Peter Neary

Professor of Economics at University Of Oxford

Peter Neary was Professor of Economics at the University of Oxford and a Professorial Fellow of Merton College Oxford. He held full-time positions at Trinity College Dublin and at University College Dublin where he was Professor of Political Economy from 1980 to 2006. In 2017-18 he was President of the Royal Economic Society. Educated at University College Dublin and Oxford, he completed his D.Phil. in 1978. He was a post-doctoral Visiting Scholar at MIT and a Visiting Professor at Princeton, Berkeley, Queen's University (Kingston, Ontario), the University of Ulster at Jordanstown, and the Ecole Polytechnique, Paris. He was an editor of the European Economic Review from 1986 to 1990 and served on a number of other editorial boards.
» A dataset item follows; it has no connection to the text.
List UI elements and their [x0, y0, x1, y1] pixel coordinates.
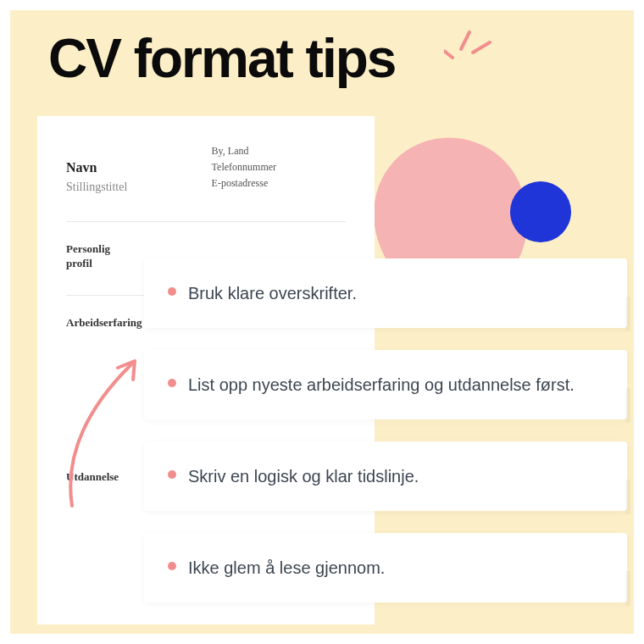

He was President of the European Economic Association in 2002, and played a leading role in establishing the Journal of the European Economic Association. He lectured widely, including the 2002 Ohlin Lectures at the Stockholm School of Economics, the 2008-2009 Graham Lecture at Princeton, and the 2015 Corden Lecture at the University of Melbourne. Measuring the Restrictiveness of International Trade Policy by Jim Anderson and Peter Neary was published by MIT Press in 2005. Peter Neary also edited three other books and published over a hundred professional papers. His main research field was international trade theory, where he worked on short- to long-run adjustment, the economics of resource-rich economies (especially the "Dutch Disease"), trade and industrial policy, and the implications of imperfect competition (especially oligopoly) for trade and globalisation, among other topics. He also wrote on consumer theory (including rationing and index numbers), industrial organisation (including the economics of research and development), and macroeconomics (including international macro theory and Irish economic policy). In addition to his full-time position in Oxford, he was a Research Fellow of the Centre for Economic Policy Research.